精神障害者の離職率と就労定着の現状

近年、企業の多様性への関心が高まる中で、障害者雇用の拡大が進んでいます。しかし、特に精神障害者の職場定着には依然として課題があります。

総務省や厚生労働省の調査によると、一般の常用労働者全体の年間離職率は約14~17%とされています。一方、障害者雇用の状況を見ると、身体障害者や知的障害者の場合、就職後1年間で6割以上が職場に定着している一方で、精神障害者の定着率は5割を下回るという厳しい実態があります。

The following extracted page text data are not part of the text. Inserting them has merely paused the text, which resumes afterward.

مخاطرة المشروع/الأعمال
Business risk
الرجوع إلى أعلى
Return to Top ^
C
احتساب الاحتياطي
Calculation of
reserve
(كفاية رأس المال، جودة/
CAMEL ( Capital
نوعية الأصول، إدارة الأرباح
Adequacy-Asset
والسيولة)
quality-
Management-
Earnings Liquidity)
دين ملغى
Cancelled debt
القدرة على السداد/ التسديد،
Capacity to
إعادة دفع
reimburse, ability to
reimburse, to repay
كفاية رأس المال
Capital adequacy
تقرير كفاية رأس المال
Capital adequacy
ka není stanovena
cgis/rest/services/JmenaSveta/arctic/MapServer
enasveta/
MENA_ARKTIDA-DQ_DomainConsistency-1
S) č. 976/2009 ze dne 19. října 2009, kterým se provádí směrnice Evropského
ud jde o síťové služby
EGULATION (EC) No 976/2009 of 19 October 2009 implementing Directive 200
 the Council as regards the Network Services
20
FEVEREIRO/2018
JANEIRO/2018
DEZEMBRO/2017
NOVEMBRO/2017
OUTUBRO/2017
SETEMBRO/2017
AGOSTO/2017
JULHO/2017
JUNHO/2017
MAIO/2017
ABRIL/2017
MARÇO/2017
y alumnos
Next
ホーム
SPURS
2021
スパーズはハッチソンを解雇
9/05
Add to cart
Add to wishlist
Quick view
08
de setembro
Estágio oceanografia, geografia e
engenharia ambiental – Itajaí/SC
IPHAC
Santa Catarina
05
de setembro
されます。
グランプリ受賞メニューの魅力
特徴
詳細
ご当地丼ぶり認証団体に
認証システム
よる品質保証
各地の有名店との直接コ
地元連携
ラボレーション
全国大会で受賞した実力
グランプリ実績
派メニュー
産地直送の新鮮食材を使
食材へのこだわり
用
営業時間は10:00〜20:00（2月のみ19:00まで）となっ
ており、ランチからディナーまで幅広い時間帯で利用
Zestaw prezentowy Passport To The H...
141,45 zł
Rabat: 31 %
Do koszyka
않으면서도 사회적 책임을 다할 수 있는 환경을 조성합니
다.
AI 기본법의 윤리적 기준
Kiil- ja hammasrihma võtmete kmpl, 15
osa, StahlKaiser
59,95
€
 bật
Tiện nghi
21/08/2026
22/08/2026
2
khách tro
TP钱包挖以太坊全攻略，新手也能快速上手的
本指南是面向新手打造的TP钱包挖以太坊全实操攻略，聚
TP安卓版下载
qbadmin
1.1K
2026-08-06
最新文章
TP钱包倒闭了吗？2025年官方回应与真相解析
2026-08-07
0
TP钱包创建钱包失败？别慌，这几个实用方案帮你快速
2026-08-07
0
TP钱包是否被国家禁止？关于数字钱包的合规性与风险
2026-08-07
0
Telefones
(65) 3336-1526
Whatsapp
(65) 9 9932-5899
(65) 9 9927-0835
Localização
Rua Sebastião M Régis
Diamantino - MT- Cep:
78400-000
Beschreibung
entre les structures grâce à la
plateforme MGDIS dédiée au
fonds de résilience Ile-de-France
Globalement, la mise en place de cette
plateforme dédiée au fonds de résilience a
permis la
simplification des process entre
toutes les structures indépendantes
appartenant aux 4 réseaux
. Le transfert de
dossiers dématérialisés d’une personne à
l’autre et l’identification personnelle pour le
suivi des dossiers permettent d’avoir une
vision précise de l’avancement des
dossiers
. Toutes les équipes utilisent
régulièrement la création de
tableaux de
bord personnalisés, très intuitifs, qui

この背景には、症状の見えにくさや、職場での理解不足、長時間労働や人間関係のストレスなどが挙げられます。また、うつ病や双極性障害、統合失調症などを抱える人が多く、環境の変化に敏感なケースも少なくありません。本人の努力だけでなく、職場の配慮や継続的な支援体制の整備が求められています。

一部の企業では、メンタルヘルスに配慮した勤務体制や、産業医・就労支援機関との連携を強化するなど、定着率向上に向けた取り組みが進んでいます。また、障害者本人が自己理解を深め、自分のペースで働き続けられる職場選びも重要です。

精神障害がある人も、適切な支援があれば長く働ける可能性は十分にあります。雇用の拡大だけでなく、が今後の鍵となるでしょう。社会全体の理解と、現場での丁寧な対応が、少しずつ変化を生み出しています。